Nella breve premessa al suo incontro, il relatore ha sottolineato come sia errato pensare la sessualità solo a livello biologico (sesso genetico, sesso somatico, sesso genitale). La sessualità infatti va considerata anche a livello psichico (identità di genere) e a livello spirituale.
Allo stesso modo, l’amore – che è il contesto della sessualità – può essere descritto come agape “l’amore è da Dio” o estasi (livello spirituale); eros (livello biologico); filia intesa come stima, amicizia simpatia, comunanza etica, altruismo, libertà, gratuità, non esclusività (livello psicologico).
Solo se tra due persone ci saranno contemporaneamente agape, eros e filia la sessualità tra di essi sarà espressione di amore; altrimenti sarà solo fare uso dell’altra persona.
La più alta manifestazione di questo tipo di amore è l’amore coniugale: un sentimento che – ha detto don Vincenzo – appartiene alla volontà attraverso la libertà della scelta (conoscenza durante il fidanzamento); è prevalentemente amore di amicizia ed è connotato dal dono totale ed intimo di sé.
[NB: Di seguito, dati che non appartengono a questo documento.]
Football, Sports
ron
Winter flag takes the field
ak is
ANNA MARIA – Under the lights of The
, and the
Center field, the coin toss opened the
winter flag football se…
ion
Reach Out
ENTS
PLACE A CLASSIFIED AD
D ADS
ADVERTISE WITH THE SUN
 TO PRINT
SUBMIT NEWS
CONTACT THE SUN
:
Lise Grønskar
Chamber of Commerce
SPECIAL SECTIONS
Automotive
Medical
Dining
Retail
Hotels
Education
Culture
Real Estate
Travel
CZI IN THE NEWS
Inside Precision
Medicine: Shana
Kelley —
Solo in questo contesto l’atto sessuale può essere visto come culmine espressivo dell’amore coniugale e la sessualità come linguaggio dell’amore che ha due significati oggettivi inscindibili:
UNITIVO e PROCREATIVO.
Prima di tutto, l’atto coniugale significa donazione totale di sé e accettazione totale dell’altro.
Allo stesso tempo indica accettazione della vocazione ad essere padre e madre.
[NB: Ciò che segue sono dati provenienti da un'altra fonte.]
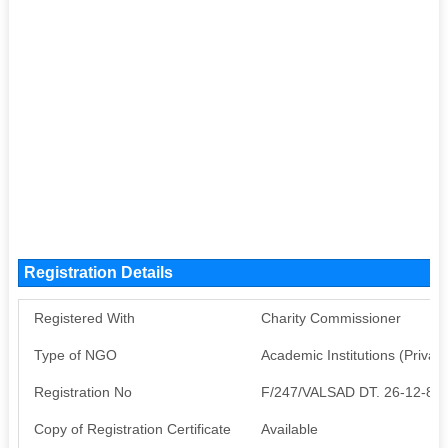
Registration Details
Registered With
Charity Commissioner
Type of NGO
Academic Institutions (Private
Registration No
F/247/VALSAD DT. 26-12-86
Copy of Registration Certificate
Available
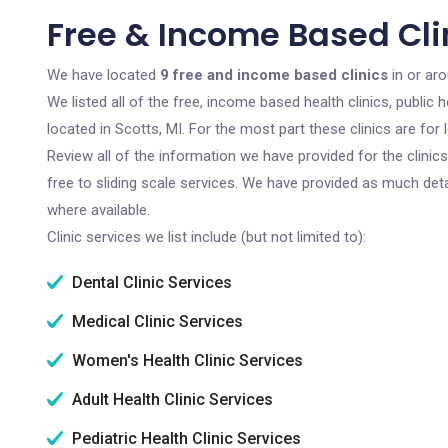
Free & Income Based Clin
We have located
9 free and income based clinics
in or aro
We listed all of the free, income based health clinics, publi
located in Scotts, MI. For the most part these clinics are fo
Review all of the information we have provided for the clini
free to sliding scale services. We have provided as much det
where available.
Clinic services we list include (but not limited to):
Dental Clinic Services
Medical Clinic Services
Women's Health Clinic Services
Adult Health Clinic Services
Pediatric Health Clinic Services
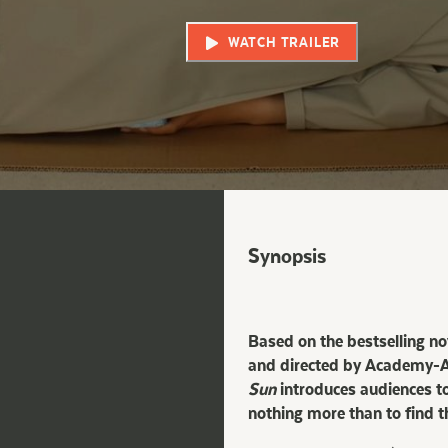
WATCH TRAILER
Synopsis
Based on the bestselling n
and directed by Academy-Aw
Sun
introduces audiences to
nothing more than to find t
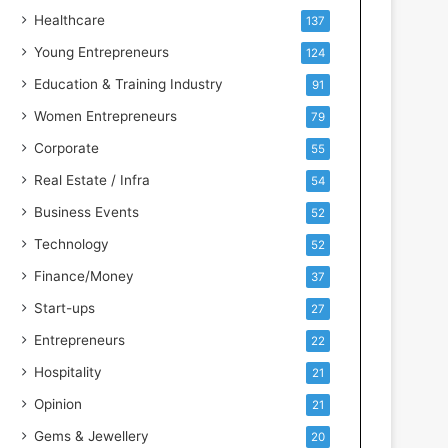
e
Healthcare
137
n
t
Young Entrepreneurs
124
s
Education & Training Industry
91
w
i
Women Entrepreneurs
79
t
Corporate
55
h
I
Real Estate / Infra
54
n
Business Events
52
d
u
Technology
52
s
Finance/Money
37
t
r
Start-ups
27
y
Entrepreneurs
22
S
k
Hospitality
21
i
Opinion
21
l
l
Gems & Jewellery
20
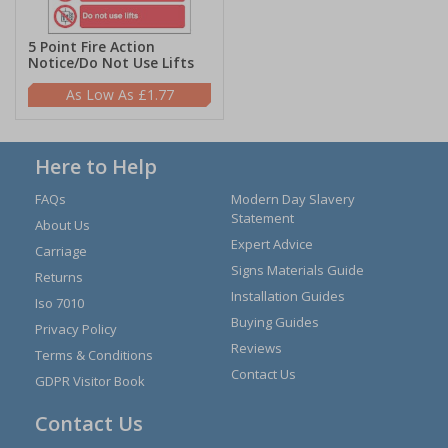
5 Point Fire Action
Notice/Do Not Use Lifts
£1.77
Here to Help
FAQs
Modern Day Slavery
Statement
About Us
Expert Advice
Carriage
Signs Materials Guide
Returns
Installation Guides
Iso 7010
Buying Guides
Privacy Policy
Reviews
Terms & Conditions
Contact Us
GDPR Visitor Book
Contact Us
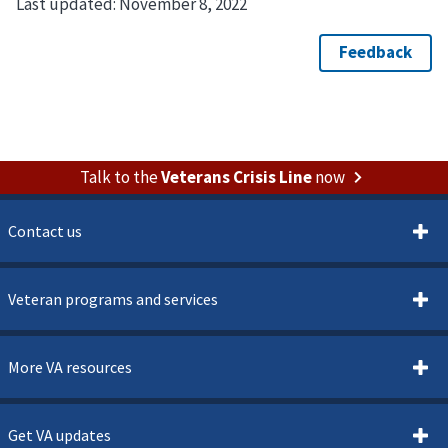
Last updated:
November 8, 2022
Talk to the
Veterans Crisis Line
now
Contact us
Veteran programs and services
More VA resources
Get VA updates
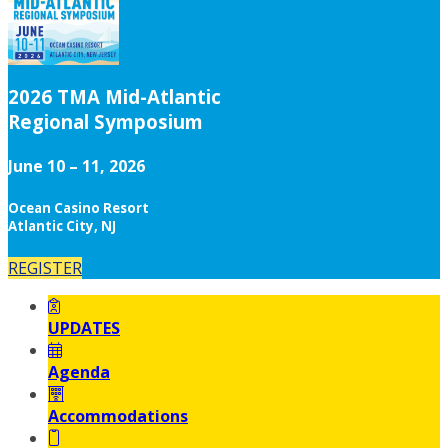
2026 TMA Mid-Atlantic
Regional Symposium
June 10 – 11, 2026
Ocean Casino Resort
Atlantic City, NJ
REGISTER
UPDATES
Agenda
Accommodations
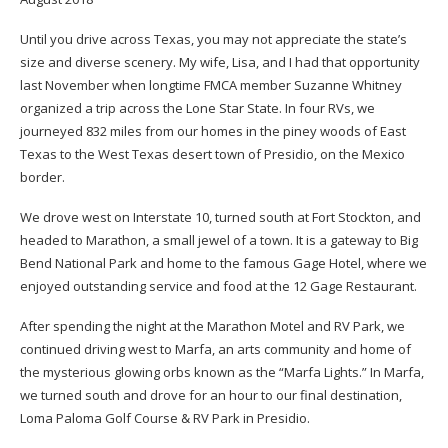
Until you drive across Texas, you may not appreciate the state’s
size and diverse scenery. My wife, Lisa, and I had that opportunity
last November when longtime FMCA member Suzanne Whitney
organized a trip across the Lone Star State. In four RVs, we
journeyed 832 miles from our homes in the piney woods of East
Texas to the West Texas desert town of Presidio, on the Mexico
border.
We drove west on Interstate 10, turned south at Fort Stockton, and
headed to Marathon, a small jewel of a town. It is a gateway to Big
Bend National Park and home to the famous Gage Hotel, where we
enjoyed outstanding service and food at the 12 Gage Restaurant.
After spending the night at the Marathon Motel and RV Park, we
continued driving west to Marfa, an arts community and home of
the mysterious glowing orbs known as the “Marfa Lights.” In Marfa,
we turned south and drove for an hour to our final destination,
Loma Paloma Golf Course & RV Park in Presidio.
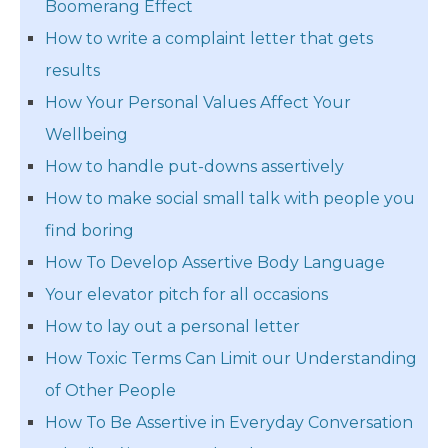
Boomerang Effect
How to write a complaint letter that gets
results
How Your Personal Values Affect Your
Wellbeing
How to handle put-downs assertively
How to make social small talk with people you
find boring
How To Develop Assertive Body Language
Your elevator pitch for all occasions
How to lay out a personal letter
How Toxic Terms Can Limit our Understanding
of Other People
How To Be Assertive in Everyday Conversation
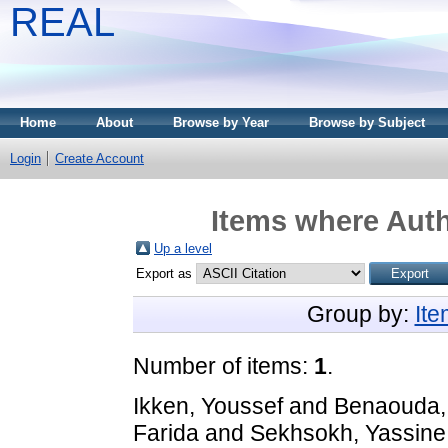
REAL
Home
About
Browse by Year
Browse by Subject
Login
Create Account
Items where Auth
Up a level
Export as
Group by:
It
Number of items:
1
.
Ikken, Youssef
and
Benaouda,
Farida
and
Sekhsokh, Yassine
La fondamentale adesione alla fecondità – ha continuato il relatore – deve poi attuarsi in modo responsabile. Occorre regolare di comune accordo, senza grettezza e calcolo, il numero e il momento opportuno delle nascite tenendo conto del bene dei coniugi; dell’educazione dei figli che nasceranno e di quelli già nati; delle condizioni generali della società.
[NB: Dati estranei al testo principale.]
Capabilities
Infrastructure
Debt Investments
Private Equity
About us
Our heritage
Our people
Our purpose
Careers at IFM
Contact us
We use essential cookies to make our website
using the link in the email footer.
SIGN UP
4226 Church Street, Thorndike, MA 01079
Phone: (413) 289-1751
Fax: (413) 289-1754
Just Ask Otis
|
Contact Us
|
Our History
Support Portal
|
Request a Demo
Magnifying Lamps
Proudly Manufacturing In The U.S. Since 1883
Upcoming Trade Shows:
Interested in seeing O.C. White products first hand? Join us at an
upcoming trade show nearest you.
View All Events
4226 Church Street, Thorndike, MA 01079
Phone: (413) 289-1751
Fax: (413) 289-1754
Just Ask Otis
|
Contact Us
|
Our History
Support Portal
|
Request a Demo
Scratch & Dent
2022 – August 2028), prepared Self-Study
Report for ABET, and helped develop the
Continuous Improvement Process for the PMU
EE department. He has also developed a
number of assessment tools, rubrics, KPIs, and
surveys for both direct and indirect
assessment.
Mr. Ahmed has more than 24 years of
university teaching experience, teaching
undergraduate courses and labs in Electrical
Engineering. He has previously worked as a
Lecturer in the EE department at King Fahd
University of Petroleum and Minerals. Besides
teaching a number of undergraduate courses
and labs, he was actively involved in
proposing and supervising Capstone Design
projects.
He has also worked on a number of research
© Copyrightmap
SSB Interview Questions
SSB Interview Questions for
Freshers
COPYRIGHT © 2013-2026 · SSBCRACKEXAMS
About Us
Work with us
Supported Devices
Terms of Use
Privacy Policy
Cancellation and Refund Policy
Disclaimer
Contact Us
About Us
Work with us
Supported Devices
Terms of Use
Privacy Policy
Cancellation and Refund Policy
Può così considerarsi autentico solo il comportamento che mette insieme la responsabile regolazione delle nascite e la disponibilità effettiva di accogliere la vita.
È facile comprendere come il ricorso ai ritmi naturali rispetta la completa varietà oggettiva, non solo biologica ma anche simbolica, dell’atto sessuale; nello stesso tempo favorisce la crescita di altri valori: dominio di sé, rispetto dell’altro, dialogo, tenerezza.
Al contrario l’aborto, i mezzi contraccettivi (Per di più molto spesso non si tratta di contraccettivi, ma di abortivi mascherati),la fecondazione artificiale, quali che sia l’intenzione soggettiva, rendono oggettivamente falso il gesto dell’amore coniugale, perché appunto separano il significato unitivo da quello procreativo.
Imparare a parlare il linguaggio dell’amore non è poi così tanto semplice – ha infine riferito don Vincenzo Greco –.
La mancanza di maturità affettiva e le ferite del peccato possono rappresentare un grosso ostacolo.